Why hadn't anyone called the police? Were her neighbors blind and deaf? Lulu and Michael could never make all this noise! What Eithne needed wasn't Ak. No, she needed SWAT, the CIA, the fucking fire department!
Fire...fire...
The fudge in her hand boiled and popped inside its glass cage, burning a dull orange. She didn't notice though as Ezekial made his entrance. Thrown from the other room, he burst through the kitchen wall and landed harshly on his back.
Eithne knew it was Ezekial, it had to be, but the thing in front of her looked nothing like him. Gone was the creepy little teen. In his place stood a monster almost eight feet tall, mud brown, with an eye that took up his lopsided forehead. He turned his beady gaze towards her and flashed a sharp grin.
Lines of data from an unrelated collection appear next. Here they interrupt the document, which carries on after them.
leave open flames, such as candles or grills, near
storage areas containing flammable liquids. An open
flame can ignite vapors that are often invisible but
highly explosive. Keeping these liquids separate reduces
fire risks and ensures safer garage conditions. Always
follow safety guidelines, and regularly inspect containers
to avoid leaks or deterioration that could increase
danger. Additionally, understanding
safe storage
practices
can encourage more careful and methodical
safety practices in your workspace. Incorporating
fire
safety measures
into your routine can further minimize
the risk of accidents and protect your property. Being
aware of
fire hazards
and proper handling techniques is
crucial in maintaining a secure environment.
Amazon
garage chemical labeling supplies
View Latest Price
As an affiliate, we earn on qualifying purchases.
"There you are, special godling."
Eithne choked on the dust flying through the air. The room, her body, suddenly felt too hot.
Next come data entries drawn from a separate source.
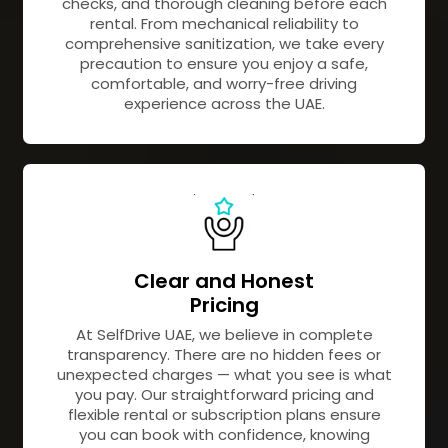
checks, and thorough cleaning before each
rental. From mechanical reliability to
comprehensive sanitization, we take every
precaution to ensure you enjoy a safe,
comfortable, and worry-free driving
experience across the UAE.
Clear and Honest
Pricing
At SelfDrive UAE, we believe in complete
transparency. There are no hidden fees or
unexpected charges — what you see is what
you pay. Our straightforward pricing and
flexible rental or subscription plans ensure
you can book with confidence, knowing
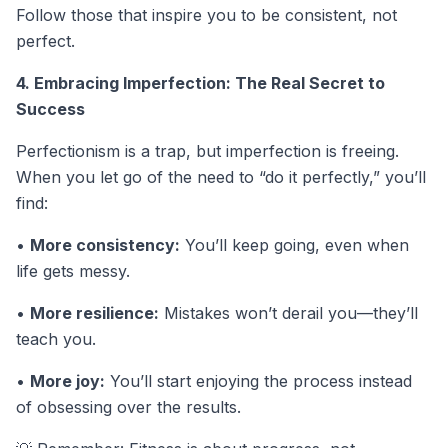
Follow those that inspire you to be consistent, not
perfect.
4. Embracing Imperfection: The Real Secret to
Success
Perfectionism is a trap, but imperfection is freeing.
When you let go of the need to “do it perfectly,” you’ll
find:
•
More consistency:
You’ll keep going, even when
life gets messy.
•
More resilience:
Mistakes won’t derail you—they’ll
teach you.
•
More joy:
You’ll start enjoying the process instead
of obsessing over the results.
"Come, let's see how good you taste."
For a giant oaf, Ezekial snatched her up quickly. His sweaty hands could kill her in an instant, big enough to hold three of her at once. With as much dramatic flair as he could muster, he pulled Eithne straight up to that disgusting eye.
"Why so quiet, demigod?"
"I-I'm not a demi-whatever! Leave me alone!"
"You smell like one," he purred as he took a big whiff of her hair. His nose almost dragged her in.
"Well, your nose is shit!"
Ezekial actually had the gall to look offended. He bared his yellow fangs, fist tightening until her rib snapped. Eithne whimpered as pain shot up and down her sides, squeezing her heart in a tight grip. She couldn't breathe. Ezekial's giant eye blinked rapidly.
"Shit?! Shit?! My nose has tracked down the best! Hercules and Ariadne! Cetus and Bellerophon! Even Nobody before he blinded my brother!"
The jar of hot fudge shook uncontrollably as the glass nearly melted and molded to Eithne's hand. Fire, it hissed. Fire. Fire. Fire.
Eithne tried her best to grin. If Ak wasn't going to show up, she'd take care of herself.
"That's funny actually."
"...It is?"
"Yeah, Zeke. I mean, NOBODY GIVES A DAMN!"
She threw the jar with all her might, watching as the pressure finally exploded it into a million pieces. Hot fudge splattered Ezekial's face, burning through several layers of skin and eye tissue. His roar shook the whole house.
Then, Eithne was flying. Her body screamed as it crashed through a window, landing outside in the road. Ezekial was not too far behind, running blindly through a wall and onto the front lawn. His anguished sobs echoed through the quiet neighborhood and fat tears rolled down his cheeks. He threw himself on the grass and rolled around violently.
"WHAT HAVE YOU DONE?! EITHNE!"
The world blurred in and out, the loose gravel in her hand drawing blood. She could barely made out Ezekial's words over the hideous ringing. And just before everything went black, she saw a tiny little thing scurrying up the cyclopes' legs and torso.